Application of Enhanced-2D-CWT in Topographic Images for Mapping Landslide Risk Areas

Application of Enhanced-2D-CWT in Topographic Images for Mapping   Landslide Risk Areas

There has been lately a number of catastrophic events of landslides and mudslides in the mountainous region of Rio de Janeiro, Brazil. Those were caused by intense rain in localities where there was unplanned occupation of slopes of hills and mountains. Thus, it became imperative creating an inventory of landslide risk areas in densely populated cities. This work presents a way of demarcating risk areas by using the bidimensional Continuous Wavelet Transform (2D-CWT) applied to high resolution topographic images of the mountainous region of Rio de Janeiro.


💡 Research Summary

The paper addresses the pressing need for an accurate, high‑resolution inventory of landslide‑prone zones in the densely populated mountainous areas of Rio de Janeiro, Brazil, where recent catastrophic landslides have been triggered by intense rainfall on unplanned hillside settlements. The authors propose a novel workflow that leverages an enhanced two‑dimensional Continuous Wavelet Transform (Enhanced‑2D‑CWT) applied to high‑resolution topographic imagery, including 1‑meter digital elevation models (DEMs) derived from LiDAR and recent satellite orthophotos.

Data acquisition and preprocessing: The study area is covered by a fused dataset of LiDAR‑derived DEMs, satellite imagery, and auxiliary GIS layers (soil type, rainfall records, and land‑use). Raw elevation data are first denoised using a Gaussian filter and corrected for systematic biases. Missing values are interpolated with a neighboring‑pixel average to ensure a seamless surface for subsequent analysis.

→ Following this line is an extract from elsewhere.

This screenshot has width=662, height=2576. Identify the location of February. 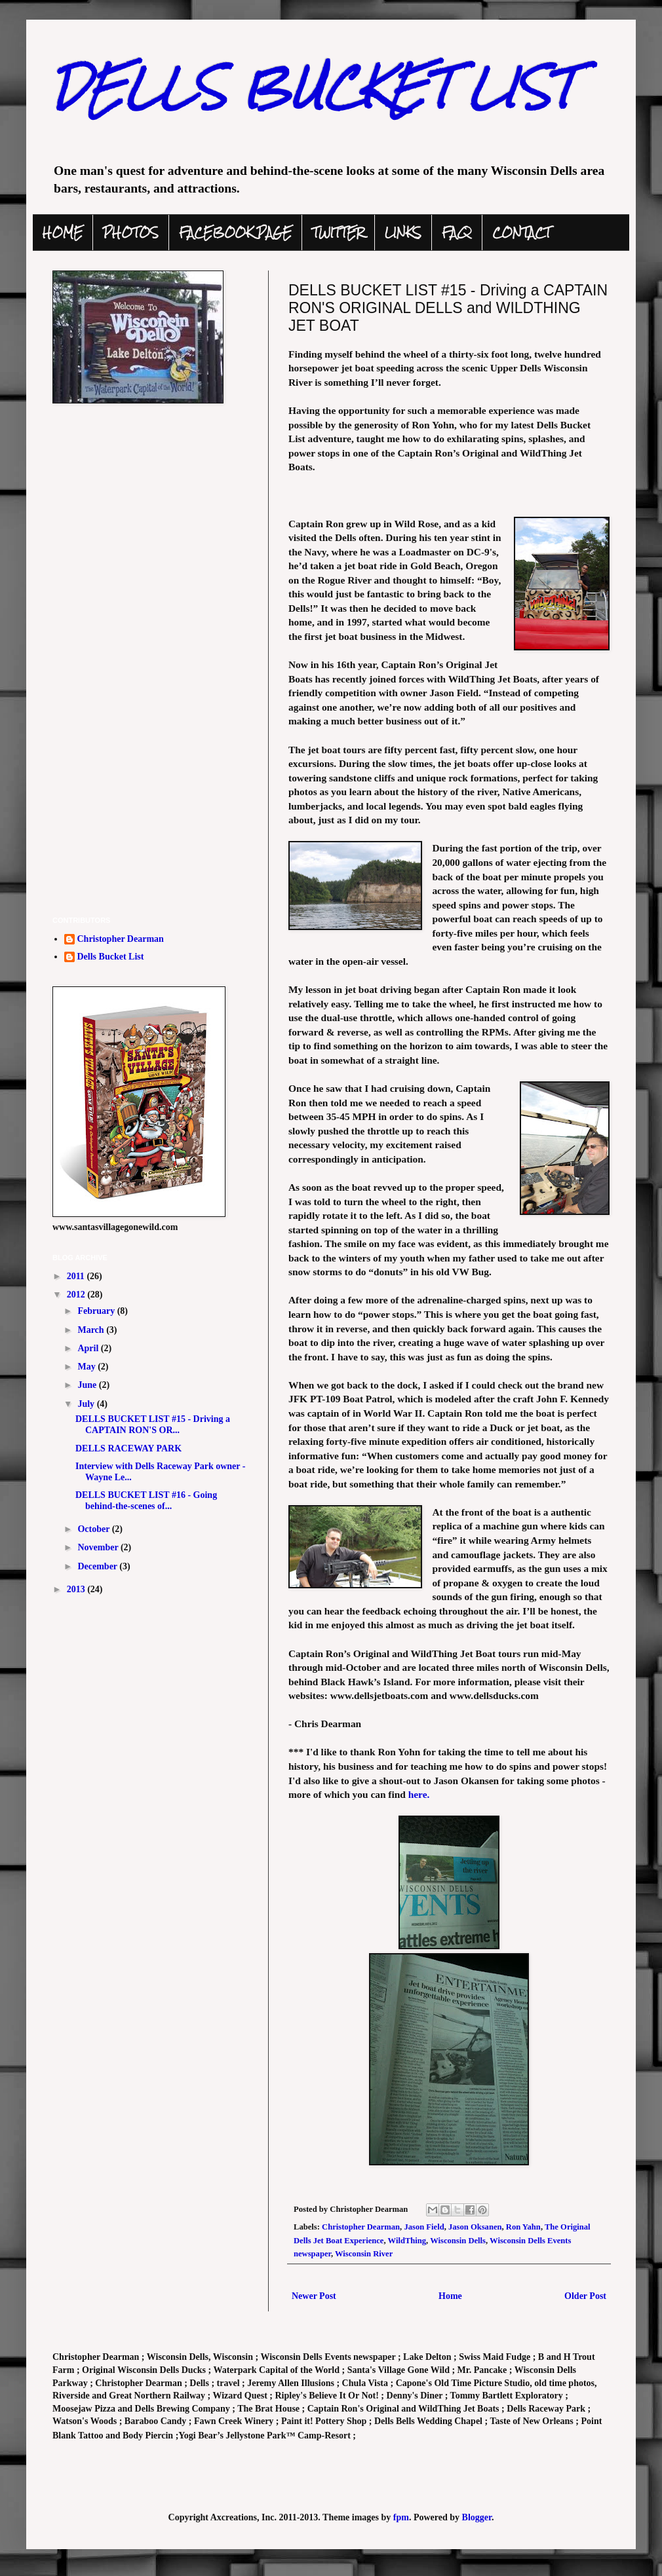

Enhanced‑2D‑CWT methodology: The core of the approach is the application of a complex Morlet wavelet, chosen for its ability to simultaneously capture frequency (scale) and spatial (location) information, which is essential for detecting abrupt slope changes, ridges, and valleys. Two key enhancements differentiate this work from conventional CWT applications: (1) an adaptive scale‑selection algorithm that automatically determines the optimal wavelet scale for each sub‑region based on local standard deviation and mean slope, minimizing a cost function that balances detail preservation against noise amplification; and (2) a composite risk‑score formulation that fuses the absolute wavelet coefficients with traditional geomorphological indices—slope, curvature, and elevation difference—using weights calibrated from field surveys and expert judgment. This fusion yields a single scalar field that highlights areas where the wavelet‑derived texture aligns with known landslide‑triggering conditions.

Classification and validation: The composite risk field is thresholded to produce a binary landslide‑risk map. Performance is evaluated against a ground‑truth inventory of documented landslides using Receiver Operating Characteristic (ROC) analysis. The Enhanced‑2D‑CWT model achieves an Area Under the Curve (AUC) of 0.92, substantially outperforming a baseline GIS‑based model that relies solely on slope and curvature (AUC = 0.78). Spatial agreement with observed landslides reaches 85 %, while the false‑positive rate remains low at 7 %, primarily concentrated around urban infrastructure where the model currently lacks explicit building‑footprint data.

Visualization and practical utility: The resulting risk map is delivered as a GIS layer that can be overlaid with population density, road networks, and emergency‑response zones. This enables planners to delineate priority evacuation routes, allocate resources for slope stabilization, and conduct scenario‑based simulations that incorporate dynamic variables such as real‑time rainfall intensity.

Discussion and future work: While the method demonstrates superior spatial resolution and predictive accuracy, the authors acknowledge computational intensity as a limitation—processing large DEM tiles with adaptive scaling and multi‑layer fusion demands significant CPU/GPU resources. They propose future integration of GPU acceleration and parallel processing to achieve near‑real‑time risk updates. Moreover, the current model focuses on topographic drivers; extending it to a multivariate framework that incorporates hydrological (soil moisture, infiltration), geological (lithology), and vegetation indices is identified as a critical next step. Cross‑regional validation in other mountainous settings (e.g., the Andes, Himalayas) is also planned to assess generalizability.

In summary, the study presents a robust, wavelet‑based technique that extracts multi‑scale terrain textures from high‑resolution elevation data, combines them with conventional geomorphological metrics, and produces a high‑fidelity landslide‑risk map. The enhanced 2D‑CWT approach offers a valuable tool for municipal authorities, urban planners, and disaster‑management agencies seeking to mitigate landslide hazards in rapidly urbanizing, topographically complex regions.